* _Task directions_: Where does "persoonlijkheid" appear in the data? Return each line that holds it.

Records from a collection:

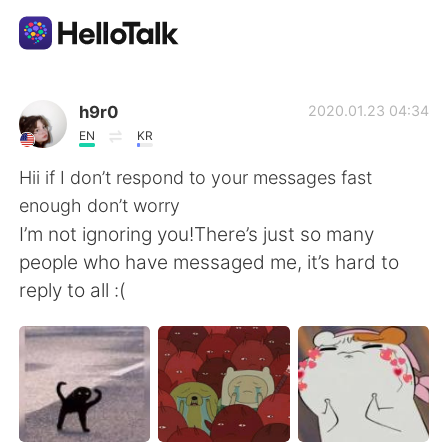
語学交換アプリ
h9r0
2020.01.23 04:34
EN
KR
AI Grammar Checker
Hii if I don’t respond to your messages fast
enough don’t worry
日本語
I’m not ignoring you!There’s just so many
people who have messaged me, it’s hard to
reply to all :(
English
简体中文
繁體中文
Español
العربية
Français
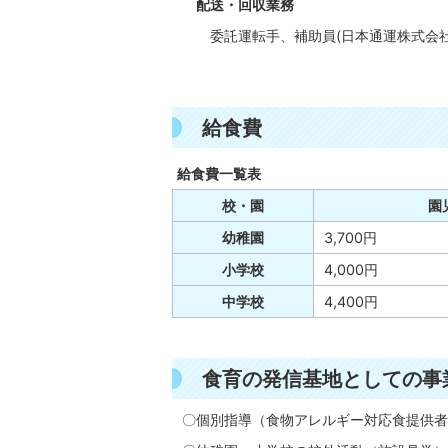
配送・回収業務
委託運転手、補助員(日本通
給食費
給食費一覧表
校・園
園
幼稚園
3,700円
小学校
4,000円
中学校
4,400円
食育の発信基地としての事
〇個別指導（食物アレルギー対応食提供者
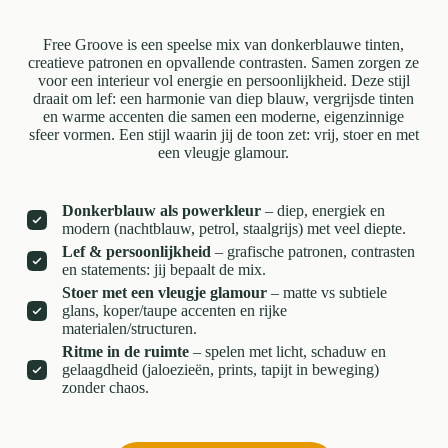
Free Groove is een speelse mix van donkerblauwe tinten,
creatieve patronen en opvallende contrasten. Samen zorgen ze
voor een interieur vol energie en persoonlijkheid. Deze stijl
draait om lef: een harmonie van diep blauw, vergrijsde tinten
en warme accenten die samen een moderne, eigenzinnige
sfeer vormen. Een stijl waarin jij de toon zet: vrij, stoer en met
een vleugje glamour.
Donkerblauw als powerkleur
– diep, energiek en
modern (nachtblauw, petrol, staalgrijs) met veel diepte.
Lef & persoonlijkheid
– grafische patronen, contrasten
en statements: jij bepaalt de mix.
Stoer met een vleugje glamour
– matte vs subtiele
glans, koper/taupe accenten en rijke
materialen/structuren.
Ritme in de ruimte
– spelen met licht, schaduw en
gelaagdheid (jaloezieën, prints, tapijt in beweging)
zonder chaos.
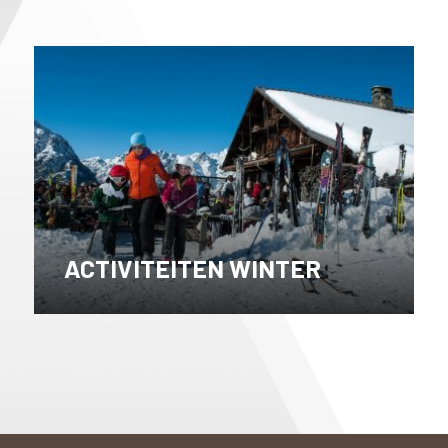
ACTIVITEITEN WINTER
Lees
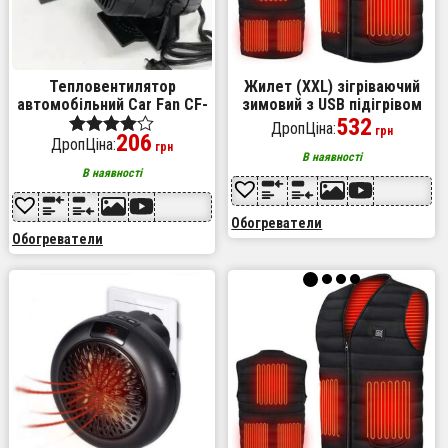
Тепловентилятор
Жилет (XXL) зігріваючий
автомобільний Car Fan CF-
зимовий з USB підігрівом
701, дуйка для авто,
унісекс чорний
532
ДропЦіна:
грн
206
Універсальний обігрівач
ДропЦіна:
Оценка
грн
В наявності
4.00
В наявності
из 5
Обогреватели
Обогреватели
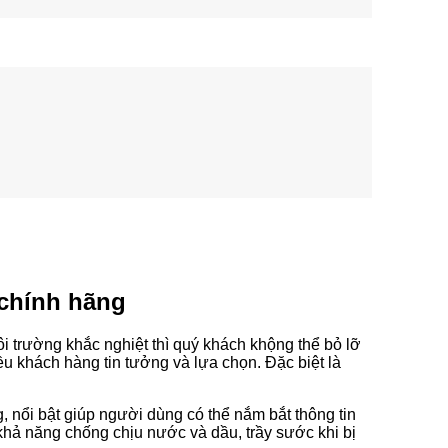
 chính hãng
ôi trường khắc nghiệt thì quý khách khộng thể bỏ lỡ
ều khách hàng tin tưởng và lựa chọn. Đặc biệt là
 nổi bật giúp người dùng có thể nắm bắt thông tin
khả năng chống chịu nước và dầu, trầy sước khi bị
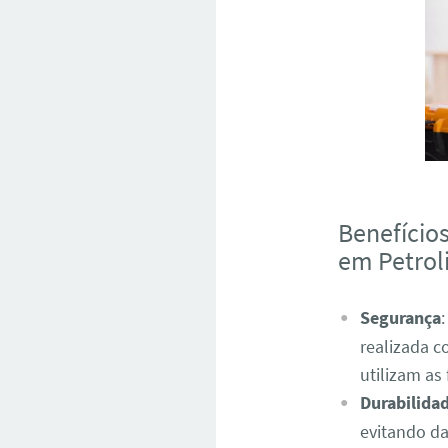
Benefício
em Petrol
Segurança
realizada c
utilizam as
Durabilida
evitando d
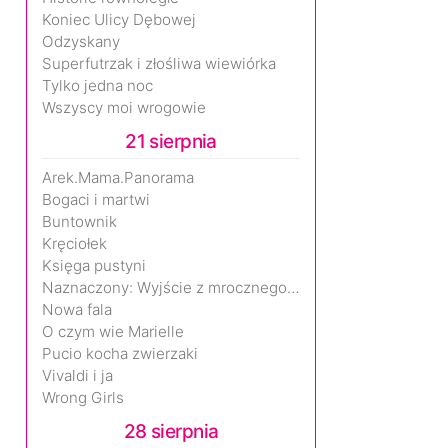
Koniec Ulicy Dębowej
Odzyskany
Superfutrzak i złośliwa wiewiórka
Tylko jedna noc
Wszyscy moi wrogowie
21 sierpnia
Arek.Mama.Panorama
Bogaci i martwi
Buntownik
Kręciołek
Księga pustyni
Naznaczony: Wyjście z mrocznego wymiaru
Nowa fala
O czym wie Marielle
Pucio kocha zwierzaki
Vivaldi i ja
Wrong Girls
28 sierpnia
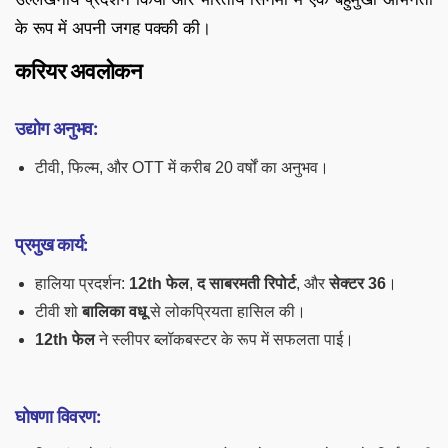
के रूप में अपनी जगह पक्की की।
करियर अवलोकन
उद्योग अनुभव:
टीवी, फिल्म, और OTT में करीब 20 वर्षों का अनुभव।
प्रमुख कार्य:
हालिया प्रदर्शन:
12th फेल
,
द साबरमती रिपोर्ट
, और
सेक्टर 36
।
टीवी शो
बालिका वधू
से लोकप्रियता हासिल की।
12th फेल
ने स्लीपर ब्लॉकबस्टर के रूप में सफलता पाई।
घोषणा विवरण:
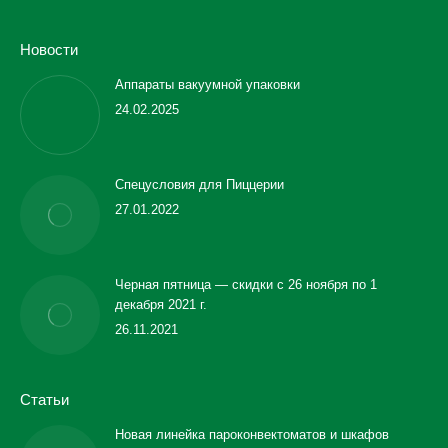
Новости
Аппараты вакуумной упаковки
24.02.2025
Спецусловия для Пиццерии
27.01.2022
Черная пятница — скидки с 26 ноября по 1
декабря 2021 г.
26.11.2021
Статьи
Новая линейка пароконвектоматов и шкафов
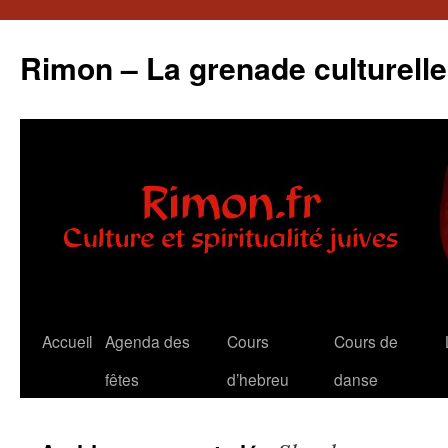
Aller
au
Rimon – La grenade culturelle
contenu
Accueil
Agenda des
Cours
Cours de
fêtes
d’hebreu
danse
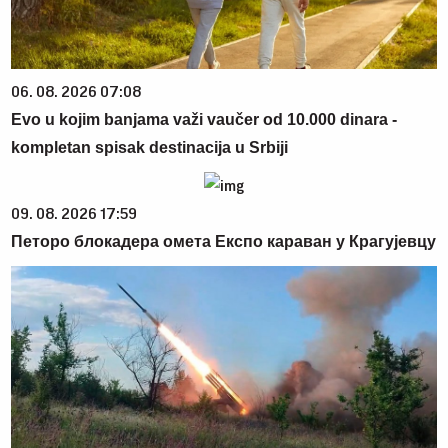
06. 08. 2026 07:08
Evo u kojim banjama važi vaučer od 10.000 dinara -
kompletan spisak destinacija u Srbiji
09. 08. 2026 17:59
Петоро блокадера омета Експо караван у Крагујевцу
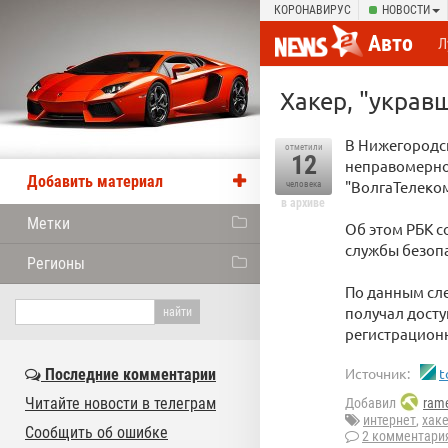
КОРОНАВИРУС
НОВОСТИ
Авто
Л
Хакер, "украв
В Нижегородс
отметили
12
неправомерно
Добавить материал
"ВолгаТелеком
человека
в архиве
Метки
Об этом РБК 
службы безоп
Регионы
По данным сле
получал дост
регистрационн
Источник:
t
Последние комментарии
Читайте новости в телеграм
Добавил
rame
интернет
,
хак
Сообщить об ошибке
2 комментари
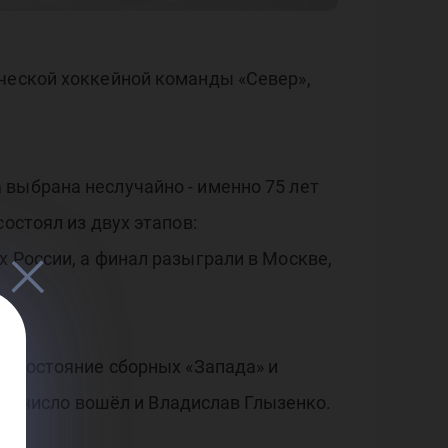
е
нческой хоккейной команды «Север»,
» С
 выбрана неслучайно - именно 75 лет
остоял из двух этапов:
 России, а финал разыграли в Москве,
отивостояние сборных «Запада» и
 их число вошёл и Владислав Глызенко.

* _Exercise answer_:
voor een interieur vol energie en persoonlijkheid. Deze stijl
Lef & persoonlijkheid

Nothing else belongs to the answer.